Die liturgische Lesung zum Silvestertag aus dem Johannesbrief 2.18 ‑19 macht als Text zu seinem Tode nachdenklich und kann als letzte Antwort an die Zeit verstanden werden :
„Meine Kinder, es ist die letzte Stunde. Ihr habt gehört, dass der Antichrist kommt, und jetzt sind viele Antichristen gekommen. Daran erkennen wir, dass es die letzte Stunde ist. Sie sind aus unserer Mitte gekommen, aber sie gehörten nicht zu uns; denn wenn sie zu uns gehört hätten, wären sie bei uns geblieben. Es sollte aber offenbar werden, dass sie alle nicht zu uns gehörten. Ihr habt die Salbung von dem, der heilig ist, und ihr alle wisst es“.
Der Lektor beschließt: „Wort des lebendigen Gottes“
Als Tagesevangelium wurde an Benediktstodestag, der Text des Proemiums des Johannesevangeliums vekündet: „Im Anfang war das Wort. Niemand hat Gott je gesehen. Der Einzige, der Gott ist und am Herzen des Vaters ruht, er hat Kunde gebracht.“ Benedikt hat als Nachfolger dessen, der am Herzen des Vaters ruht, die Kunde weitergegeben und Erklärung gebracht. Dafür bin ich dankbar.
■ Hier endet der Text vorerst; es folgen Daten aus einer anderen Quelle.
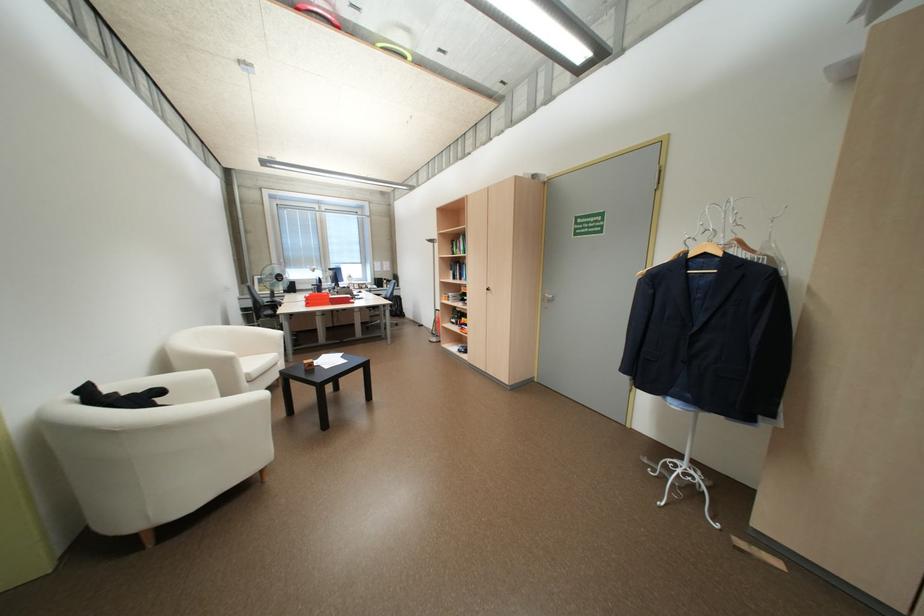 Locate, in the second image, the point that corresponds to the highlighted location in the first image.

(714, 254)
Ein sehr lesenswerter und guter Artikel, der dem Leser die Größe von Joseph Ratzinger vor Augen stellt. In der Tat ist es so, daß die Abkehr von den Lehren der Kirche, von Christus, nur unbefriedigende und hochgefährliche Ideologien zur Herrschaft kommen lassen. Diese Ideologien sind nicht Licht, sondern Dunkelheit, mal mehr, mal etwas weniger. Die Fragen, was der Mensch ist, warum und wofür er lebt, sind allesamt Geheimnisse, die nur im katholischen Glauben ihre Antwort finden können. Die schwierige Aufgabe der Kirche/aller Katholiken besteht dann darin, den Menschen die von Christus erwirkte Erlösung in Wort und Tat zu verkündigen ob es paßt oder nicht.
Joseph Ratzinger hatte sich jedenfalls beispielhaft in diesen Dienst als Professor, Kardinal und Papst gestellt.